É claro que é democrático! Mas, como disse uma vez José Saramago em aula magna na UFRGS, se existe algo que não se discute é a democracia, ou seja ela é entendida como clausula pétrea, intocável, absoluta e parece ser a panaceia de todos os problemas do mundo contemporâneo. Os estudiosos das democracias contemporâneas dizem que o casamento do Estado Moderno, da Democracia e do capitalismo provocaram uma espécie de privatização da esfera pública, evidenciada pela predominância da propaganda política, dos financiamentos de campanha e da concentração da ação política na esfera partidária. Trocando em miúdos, o cidadão médio do mundo capitalista encontra sua participação política única e exclusivamente no ato de votar, denegando todas as outras: hábitos de consumo, ação nas esferas da educação e do trabalho, debate daquilo que é exposto nos grandes meios de comunicação, etc. Hoje a ação política que outrora se limitava ao voto está concentrada nos likes, viralizações, engajamentos e número de seguidores.

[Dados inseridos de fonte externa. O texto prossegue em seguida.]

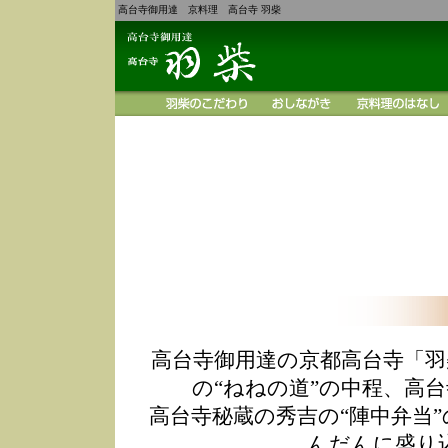
高台寺御用達 京料理 高台寺 羽柴
高台寺御用達の京都高台寺「羽
の“ねねの道”の中程、高
高台寺秘蔵の秀吉の“陣中弁当
んだんに盛り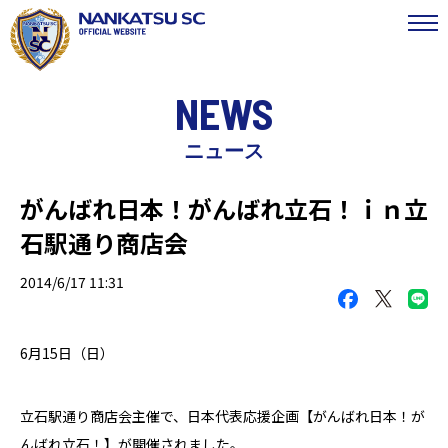
NEWS
ニュース
がんばれ日本！がんばれ立石！ｉｎ立
石駅通り商店会
2014/6/17 11:31
6月15日（日）
立石駅通り商店会主催で、日本代表応援企画【がんばれ日本！が
んばれ立石！】が開催されました。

Em termos psicanalíticos, a democracia capitalista captura o sujeito na esfera simbólica das preocupações cotidianas de uma espécie de eterno presente: o dólar, a bolsa, o emprego, a criminalidade que irrompe na vizinhança outrora imaculada. O exercício da utopia, essa busca por uma outra realidade, o sonho, o exercício de outros possíveis é amputada e sua lacuna é preenchida por um universo de pura reação. Reação é uma expressão do sintoma e "reacionário" um sinônimo de fascista, nazista, conservador, aquele que age e irrompe em ódio e violência para que, no fim, as coisas permaneçam como estão, daí a polêmica declaração de Zizek na qual ele diz que Ghandi foi mais violento que Hitler.
O nazismo nada mais foi que uma virulenta reação de manutenção do eixo do poder higienista e capitalista no século XX e findou por colocar boa parte do mundo ocidental como refém dos "vencedores", delegando às democracias liberais o papel de guardiãs da liberdade e da inclusão.E aqui encontramos a verdadeira razão do "locus" cinematográfico das duas versões de "A onda": os EUA no início doas anos 80, no auge da democracia liberal e a Alemanha do século XXI, principal potência capitalista europeia e através de políticas e imigração e desenvolvimento parecia ter enterrado os fantasmas do nazismo para sempre.
Pois este fantasma hoje está mais vivo do que nunca. Nos anos 20 do século XX o mundo foi acometido pelo vírus da gripe e pelo fascismo, E isso se repete nos anos 20 do século XXI.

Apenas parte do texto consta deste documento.